Bila ada orang yang berkata bahwa ia sudah berkelana ke hampir seluruh penjuru bumi, berburu keindahan-keindahan dari pemandangan alam yang tanpa dibuat manusia ada begitu saja, begitu eksotis bak negeri dongeng, sehingga sanggup memuaskan nafsu mata akan kecantikan dunia, tidak lain dan tidak bukan itu adalah saya.
Saya sudah pergi ke mana-mana, bahkan ke negeri yang kamu belum pernah injak mungkin sampai seumur hidupmu. Keindahan bunga Sakura yang mekar pada musim semi di Jepang, dengan beberapa warga duduk di bawahnya sambil menikmati beberapa potong kue dan bercengkerama dengan keluarga saat sore hari, saya tahu rasanya.
Memandang air terjun Niagara di Amerika yang jatuh mengalir begitu deras, memercik membasahi tubuh dalam udara yang begitu menyegarkan dan tanpa polusi, saya paham sejuknya.
Belum lagi bercanda dengan para pengembara di negeri padang pasir Arab sana, di bawah terik matahari yang begitu menyengat, sehingga pandangan terkadang berair dan kerap salah menebak ada oase di dekat, masih terasa panasnya sampai sekarang.
Semua itu terekam dalam mata saya, baik kiri maupun kanan. Apa yang telah saya lihat betul, tersalur lewat saraf dan mengendap di otak sebagai kumpulan memori yang terkadang bila diulang bisa membuat saya senyum-senyum sendiri, perlahan menghapus derita kelam yang pernah saya alami.
Saya memang bersyukur memiliki mata yang masih sangat baik dalam melihat. Tanpa kacamata dan tanpa softlens. Adakah lensa kamera yang lebih bagus daripada sepasang mata? Keindahan-keindahan dunia yang begitu cantik serasa tidak berguna bila mata tidak bisa melihat.
Namun, ada satu daerah yang ingin sekali saya kunjungi, tetapi belum kesampaian. Saya hanya melihatnya dari televisi di kamar saya yang begitu sempit ini.

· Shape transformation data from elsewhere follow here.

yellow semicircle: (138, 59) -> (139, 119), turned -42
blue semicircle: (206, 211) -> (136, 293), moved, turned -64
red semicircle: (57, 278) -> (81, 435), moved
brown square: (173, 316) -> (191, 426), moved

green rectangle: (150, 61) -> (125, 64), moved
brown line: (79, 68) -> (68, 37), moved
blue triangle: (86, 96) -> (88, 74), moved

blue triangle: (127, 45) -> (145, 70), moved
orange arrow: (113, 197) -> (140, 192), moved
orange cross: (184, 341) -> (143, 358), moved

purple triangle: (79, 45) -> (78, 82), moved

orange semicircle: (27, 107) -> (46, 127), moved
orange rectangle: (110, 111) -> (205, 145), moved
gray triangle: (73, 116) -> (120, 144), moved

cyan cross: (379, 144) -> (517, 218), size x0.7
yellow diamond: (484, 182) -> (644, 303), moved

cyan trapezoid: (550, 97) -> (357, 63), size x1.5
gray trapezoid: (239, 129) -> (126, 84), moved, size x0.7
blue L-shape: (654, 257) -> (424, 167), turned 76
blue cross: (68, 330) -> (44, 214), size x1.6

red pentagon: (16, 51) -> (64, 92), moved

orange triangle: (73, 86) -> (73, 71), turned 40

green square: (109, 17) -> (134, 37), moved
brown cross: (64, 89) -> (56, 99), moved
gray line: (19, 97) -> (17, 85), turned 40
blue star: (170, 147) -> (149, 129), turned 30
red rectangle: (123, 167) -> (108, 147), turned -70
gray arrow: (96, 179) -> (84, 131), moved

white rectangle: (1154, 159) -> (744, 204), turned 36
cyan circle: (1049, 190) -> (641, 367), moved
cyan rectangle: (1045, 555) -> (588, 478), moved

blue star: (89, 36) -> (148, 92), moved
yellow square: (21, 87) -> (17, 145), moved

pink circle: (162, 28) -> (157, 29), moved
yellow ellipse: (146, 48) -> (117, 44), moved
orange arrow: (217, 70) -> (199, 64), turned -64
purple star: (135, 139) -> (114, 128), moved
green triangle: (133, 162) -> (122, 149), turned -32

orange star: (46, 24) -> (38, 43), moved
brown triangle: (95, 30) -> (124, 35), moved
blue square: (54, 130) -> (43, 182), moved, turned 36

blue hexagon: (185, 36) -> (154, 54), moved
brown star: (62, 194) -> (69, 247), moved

Berukuran tiga kali empat meter persegi, di antara begitu banyak mata yang saya simpan begitu baik, terpajang pada rak-rak yang tersusun bertingkat dan rapi di setiap dinding hitam, yang sebagian menjadi kemerahan karena ada darah yang menetes dan mengalir dari mata yang baru saja saya ambil dan belum begitu kering itu.
Namanya Swiss. Entah kenapa, kesejukan yang saya lihat bisa terasa benar, seperti keluar dari televisi dan saya hirup dalam-dalam begitu segar udara di sana.
Hamparan pegunungan Alpen yang berderet begitu indah, naik turun, sebagian terselimuti salju yang begitu dingin, sebagian lagi ditumbuhi pohon-pohon di sana sini, begitu lebat dan membuat tubuh gunung-gunung berwarna hijau sungguh menyegarkan.
Belum lagi danau di sekitarnya dengan air yang begitu jernih dan tenang, dengan beberapa warga mengayuh perahu, bercinta di atasnya, beberapa ada yang bercumbu dan memadu kasih.